Exercise details –
Only the closing portion of the entries is to be reproduced: the line containing "<instances>...</instances> (empty list" through the very last line, exactly as written.

[[ Raw data open ]]

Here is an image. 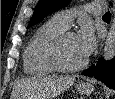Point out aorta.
<instances>
[{"mask_svg":"<svg viewBox=\"0 0 115 99\" xmlns=\"http://www.w3.org/2000/svg\"><path fill=\"white\" fill-rule=\"evenodd\" d=\"M103 57L106 61H109L115 57V15L106 38Z\"/></svg>","mask_w":115,"mask_h":99,"instance_id":"obj_1","label":"aorta"}]
</instances>
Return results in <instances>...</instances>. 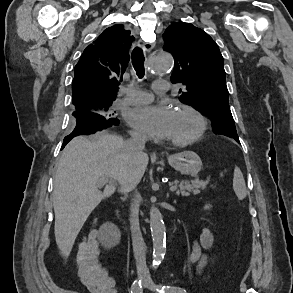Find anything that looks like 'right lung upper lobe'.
I'll return each mask as SVG.
<instances>
[{"label": "right lung upper lobe", "mask_w": 293, "mask_h": 293, "mask_svg": "<svg viewBox=\"0 0 293 293\" xmlns=\"http://www.w3.org/2000/svg\"><path fill=\"white\" fill-rule=\"evenodd\" d=\"M134 37L122 24L105 29L83 52L72 82L75 111L96 112L94 102L113 101L128 66ZM74 111V112H75Z\"/></svg>", "instance_id": "1"}]
</instances>
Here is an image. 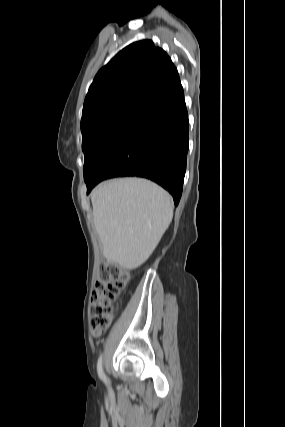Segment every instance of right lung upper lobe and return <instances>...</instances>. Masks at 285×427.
Masks as SVG:
<instances>
[{
  "label": "right lung upper lobe",
  "mask_w": 285,
  "mask_h": 427,
  "mask_svg": "<svg viewBox=\"0 0 285 427\" xmlns=\"http://www.w3.org/2000/svg\"><path fill=\"white\" fill-rule=\"evenodd\" d=\"M179 81L164 50L151 40L132 43L96 74L84 101L81 127L125 107L145 108Z\"/></svg>",
  "instance_id": "obj_1"
}]
</instances>
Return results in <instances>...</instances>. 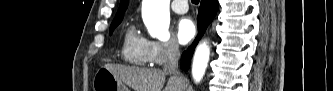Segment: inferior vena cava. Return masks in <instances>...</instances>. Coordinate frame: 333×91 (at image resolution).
Wrapping results in <instances>:
<instances>
[{
    "mask_svg": "<svg viewBox=\"0 0 333 91\" xmlns=\"http://www.w3.org/2000/svg\"><path fill=\"white\" fill-rule=\"evenodd\" d=\"M180 58V51L177 42H172L167 50V57L163 66V71L170 74L172 78L179 79L178 76V60Z\"/></svg>",
    "mask_w": 333,
    "mask_h": 91,
    "instance_id": "602c4592",
    "label": "inferior vena cava"
}]
</instances>
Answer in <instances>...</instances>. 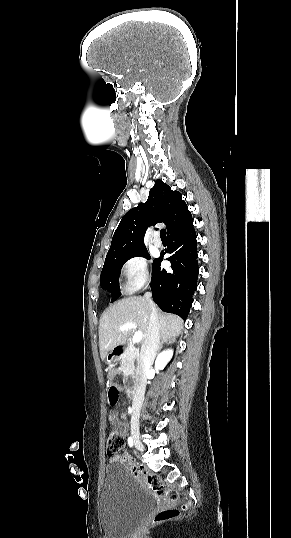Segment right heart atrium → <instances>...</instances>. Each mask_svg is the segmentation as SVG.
<instances>
[{
	"label": "right heart atrium",
	"mask_w": 291,
	"mask_h": 538,
	"mask_svg": "<svg viewBox=\"0 0 291 538\" xmlns=\"http://www.w3.org/2000/svg\"><path fill=\"white\" fill-rule=\"evenodd\" d=\"M124 288L133 293L145 286L150 278L147 260L142 255L127 258L121 267Z\"/></svg>",
	"instance_id": "d8ad5b80"
}]
</instances>
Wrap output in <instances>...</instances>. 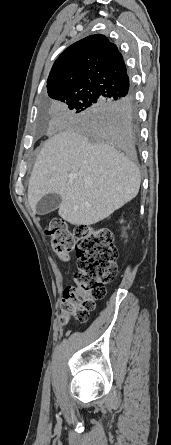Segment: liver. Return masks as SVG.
Instances as JSON below:
<instances>
[{
    "label": "liver",
    "instance_id": "obj_1",
    "mask_svg": "<svg viewBox=\"0 0 171 445\" xmlns=\"http://www.w3.org/2000/svg\"><path fill=\"white\" fill-rule=\"evenodd\" d=\"M140 182L138 167L123 153L66 129L43 145L29 180L28 201L36 213L42 197L57 193L62 198L59 216L88 226L135 198Z\"/></svg>",
    "mask_w": 171,
    "mask_h": 445
}]
</instances>
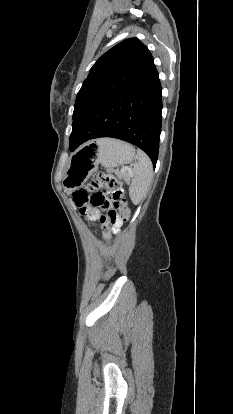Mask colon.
Here are the masks:
<instances>
[{"label": "colon", "instance_id": "colon-1", "mask_svg": "<svg viewBox=\"0 0 233 414\" xmlns=\"http://www.w3.org/2000/svg\"><path fill=\"white\" fill-rule=\"evenodd\" d=\"M73 200L79 208L90 205L104 211L100 223L106 235H108V226L115 219L128 221L130 218V209L122 183L104 173L96 174L87 184L86 190L75 191Z\"/></svg>", "mask_w": 233, "mask_h": 414}]
</instances>
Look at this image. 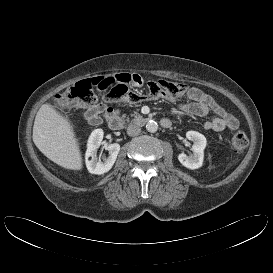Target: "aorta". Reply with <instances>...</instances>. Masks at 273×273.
<instances>
[{
	"label": "aorta",
	"mask_w": 273,
	"mask_h": 273,
	"mask_svg": "<svg viewBox=\"0 0 273 273\" xmlns=\"http://www.w3.org/2000/svg\"><path fill=\"white\" fill-rule=\"evenodd\" d=\"M146 130L151 133L156 132L158 130L157 122L153 120L148 121L146 124Z\"/></svg>",
	"instance_id": "1"
}]
</instances>
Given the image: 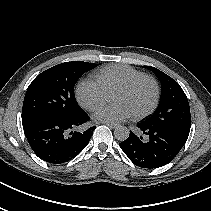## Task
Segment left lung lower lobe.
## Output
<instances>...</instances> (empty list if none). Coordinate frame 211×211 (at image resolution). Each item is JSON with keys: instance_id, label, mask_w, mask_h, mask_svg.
Listing matches in <instances>:
<instances>
[{"instance_id": "0a47b994", "label": "left lung lower lobe", "mask_w": 211, "mask_h": 211, "mask_svg": "<svg viewBox=\"0 0 211 211\" xmlns=\"http://www.w3.org/2000/svg\"><path fill=\"white\" fill-rule=\"evenodd\" d=\"M145 138L130 131L129 137L119 144L127 157L141 168H158L169 163L185 144V138L175 132L148 126L142 122L137 124Z\"/></svg>"}]
</instances>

[[ Raw data closed ]]

Solution to this task –
<instances>...</instances> (empty list if none). Coordinate frame 211×211 (at image resolution). Each item is JSON with keys: instance_id, label, mask_w, mask_h, mask_svg.
Listing matches in <instances>:
<instances>
[{"instance_id": "0a47b994", "label": "left lung lower lobe", "mask_w": 211, "mask_h": 211, "mask_svg": "<svg viewBox=\"0 0 211 211\" xmlns=\"http://www.w3.org/2000/svg\"><path fill=\"white\" fill-rule=\"evenodd\" d=\"M145 138L130 131L129 137L119 144L127 157L141 168H158L169 163L185 144V138L175 132L148 126L142 122L137 124Z\"/></svg>"}]
</instances>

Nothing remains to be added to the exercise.